Our animation workflow looks something like this:
Working intentionally within 2012-era tools like Adobe Flash CS6.
Using AI to interpolate rough frames and redraw them manually to speed up frame-by-frame animation without losing its charm.
Hand-drawing keyframes, backgrounds, and characters, then using AI as a transformation layer — not a crutch.
Combining AI with rigged 2D puppets and scripted characters, and planning to open-source project files to teach others.
We’re inspired by classic Disney and traditional hand-drawn animation, but we aren’t nostalgic purists. We want to make things that feel handcrafted, but faster, weirder, and scalable by one person with the right pipeline.
We’re working toward an open-source revival of FusionFall, complete with custom content, PvP, crafting, and detailed documentation of the game’s client-server architecture, but that’s just one part of what we do.

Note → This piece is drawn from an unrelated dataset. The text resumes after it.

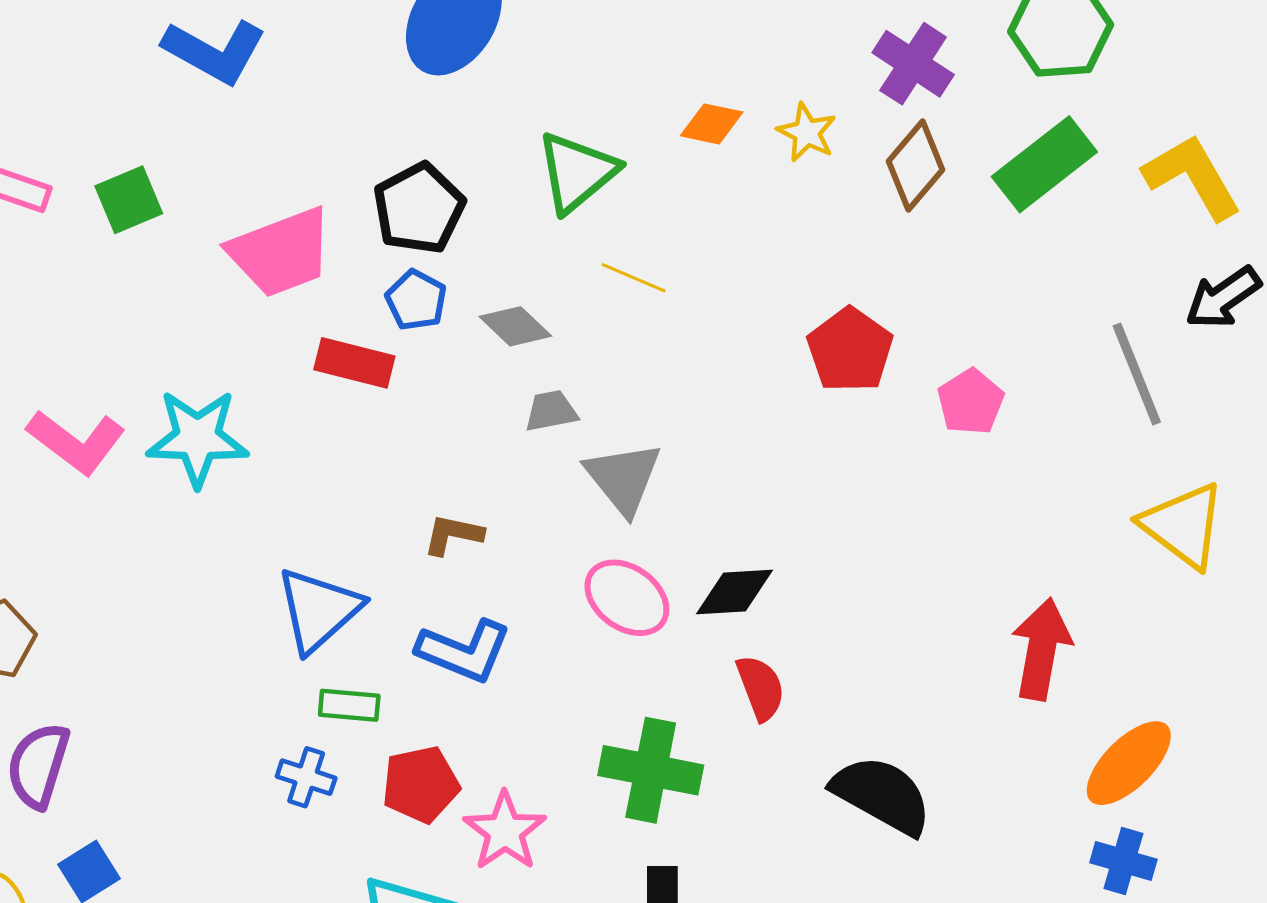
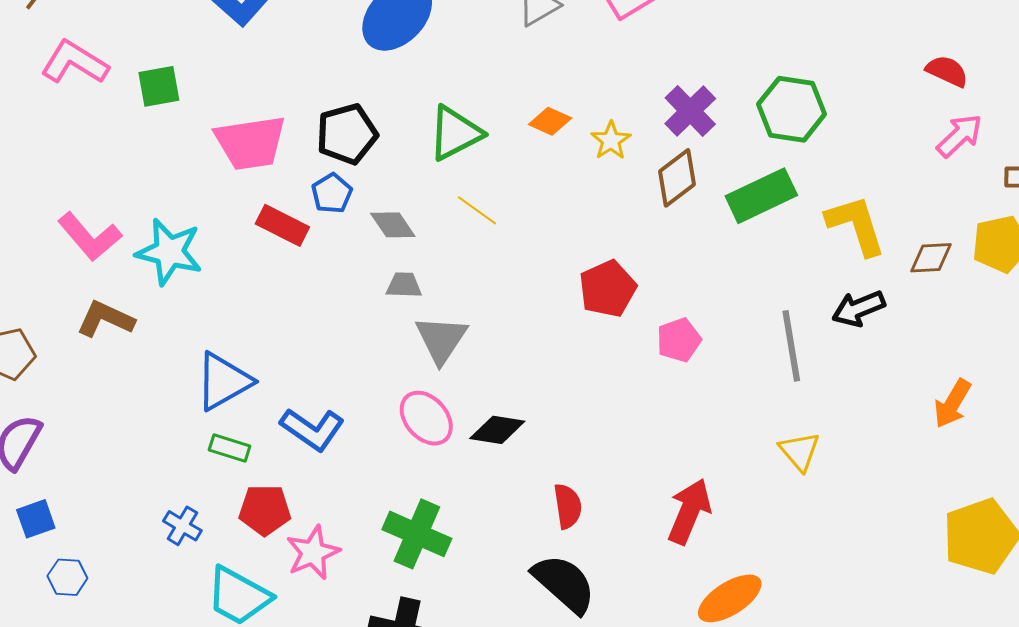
yellow triangle: (1183, 525) -> (800, 451), size x0.7
brown L-shape: (453, 535) -> (105, 319), moved, size x1.4
red semicircle: (761, 688) -> (568, 506), moved
blue cross: (306, 777) -> (182, 526), moved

We’re also building a creative pipeline that blends early-2000s digital art with modern tools like AI, making hand-drawn animation and small-team game dev viable again.
Studying C++ and network infrastructure to document and rebuild MMO servers from the ground up.
Working in Unity 2.x, where we can now build fully custom asset bundles — unlocking new gameplay, zones, and mechanics.
Reverse engineering legacy clients using C# and .NET to inject new classes, patch behaviors, and enable modding.
Designing 3D models, textures, rigs, and animations for rapid custom asset production and content updates.